I. La résolution du plan fondée sur la cessation des paiements
Le tribunal rappelle que la résolution du plan peut être prononcée lorsque la cessation des paiements est constatée. Il relève que le commissaire à l’exécution du plan a reçu un courriel du dirigeant signalant des difficultés. Puis, un courrier du 1er décembre 2025 a confirmé l’existence d’une dette échue. Le dirigeant a reconnu cette situation à l’audience et a sollicité la liquidation judiciaire.
Le juge constate qu’il ressort des pièces du dossier que le débiteur est en état de cessation de ses paiements. Il applique ainsi l’article L. 626-27 du Code de commerce qui prévoit cette hypothèse. La solution est conforme à la lettre du texte qui exige la constatation de la cessation des paiements. Elle illustre la souplesse procédurale accordée au dirigeant qui peut solliciter lui-même la résolution.

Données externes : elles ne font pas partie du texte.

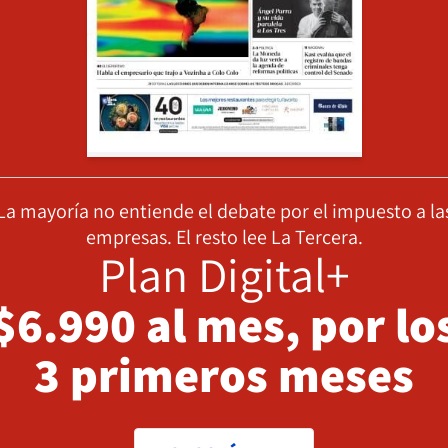
La mayoría no entiende el debate por el impuesto a la
empresas. El resto lee La Tercera.
Plan Digital+
$6.990 al mes, por lo
3 primeros meses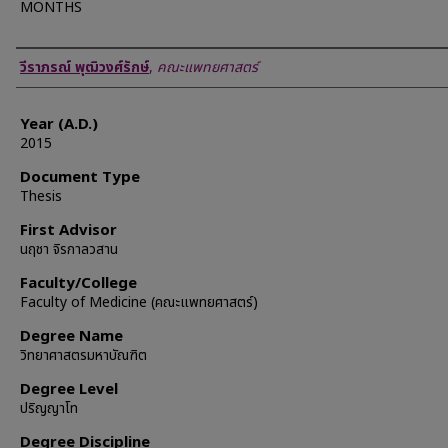
MONTHS
Author
วีราภรณ์ พุฒิวงศ์รักษ์
,
คณะแพทยศาสตร์
Year (A.D.)
2015
Document Type
Thesis
First Advisor
นฤชา จิรกาลวสาน
Faculty/College
Faculty of Medicine (คณะแพทยศาสตร์)
Degree Name
วิทยาศาสตรมหาบัณฑิต
Degree Level
ปริญญาโท
Degree Discipline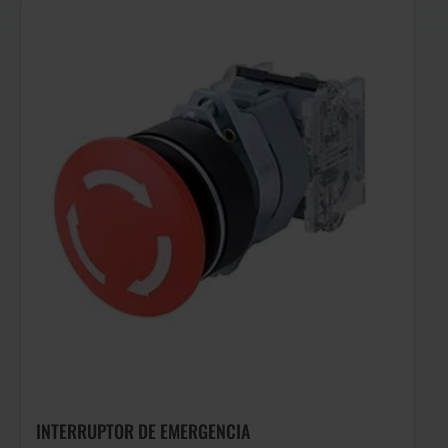
INTERRUPTOR DE EMERGENCIA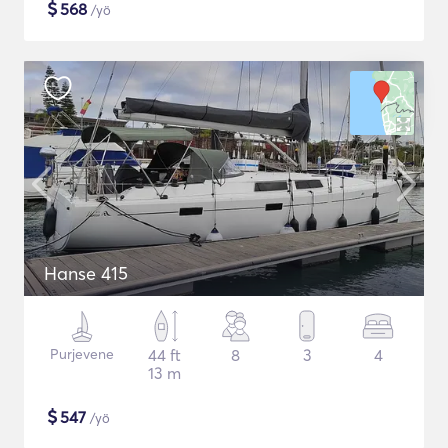
$
568
/yö
Hanse 415
Purjevene
44 ft
8
3
4
13 m
$
547
/yö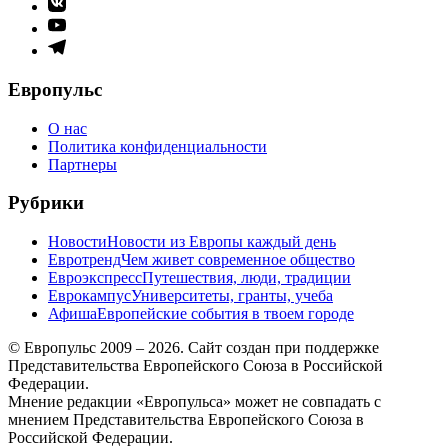
Элемент
меню
Элемент
меню
Элемент
меню
Европульс
О нас
Политика конфиденциальности
Партнеры
Рубрики
Новости
Новости из Европы каждый день
Евротренд
Чем живет современное общество
Евроэкспресс
Путешествия, люди, традиции
Еврокампус
Университеты, гранты, учеба
Афиша
Европейские события в твоем городе
© Европульс 2009 – 2026. Сайт создан при поддержке
Представительства Европейского Союза в Российской
Федерации.
Мнение редакции «Европульса» может не совпадать с
мнением Представительства Европейского Союза в
Российской Федерации.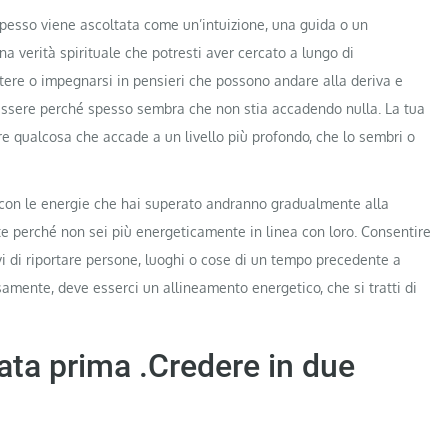
pesso viene ascoltata come un’intuizione, una guida o un
na verità spirituale che potresti aver cercato a lungo di
stere o impegnarsi in pensieri che possono andare alla deriva e
essere perché spesso sembra che non stia accadendo nulla. La tua
pre qualcosa che accade a un livello più profondo, che lo sembri o
i con le energie che hai superato andranno gradualmente alla
e perché non sei più energeticamente in linea con loro. Consentire
i di riportare persone, luoghi o cose di un tempo precedente a
amente, deve esserci un allineamento energetico, che si tratti di
ata prima .Credere in due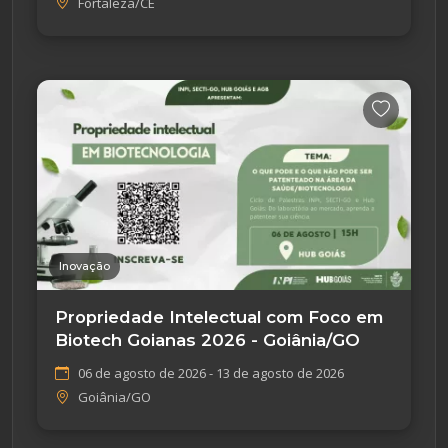
Fortaleza/CE
Inovação
Propriedade Intelectual com Foco em
Biotech Goianas 2026 - Goiânia/GO
06 de agosto de 2026 - 13 de agosto de 2026
Goiânia/GO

La portée de cette décision est de rappeler que la résolution du plan n’est pas une sanction. Elle vise à protéger les créanciers lorsque la poursuite de l’activité est compromise. Le tribunal ne dispose d’aucun pouvoir d’appréciation discrétionnaire face à une cessation des paiements établie.
II. Les conséquences de la résolution sur la procédure collective
Le tribunal prononce l’ouverture d’une procédure de liquidation judiciaire en vertu de l’article L. 626-27 alinéa 2 du Code de commerce. Il fixe provisoirement la date de cessation des paiements au 1er décembre 2025. Cette date correspond à celle du courrier informant le commissaire de l’existence d’une dette échue.
La solution démontre que la résolution du plan et l’ouverture de la liquidation sont simultanées. Le législateur a prévu cette articulation pour assurer la continuité de la procédure collective. Le tribunal désigne les organes de la procédure, dont un liquidateur judiciaire et un juge-commissaire.
La portée de cette décision est de préciser que la date de cessation des paiements est fixée à la date des premières difficultés avérées. Le jugement confère au liquidateur les pouvoirs nécessaires pour réaliser l’inventaire et recouvrer les créances. Il organise ainsi la liquidation dans le respect des droits des créanciers et des obligations du débiteur.